TASK —
The response must contain the complete data, printed exactly.

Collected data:
=== Section Start ===

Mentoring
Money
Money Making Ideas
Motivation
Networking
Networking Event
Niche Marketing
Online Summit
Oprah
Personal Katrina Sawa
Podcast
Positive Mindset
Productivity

=== Section End ===

WRITTEN RESPONSE —
Mentoring
Money
Money Making Ideas
Motivation
Networking
Networking Event
Niche Marketing
Online Summit
Oprah
Personal Katrina Sawa
Podcast
Positive Mindset
Productivity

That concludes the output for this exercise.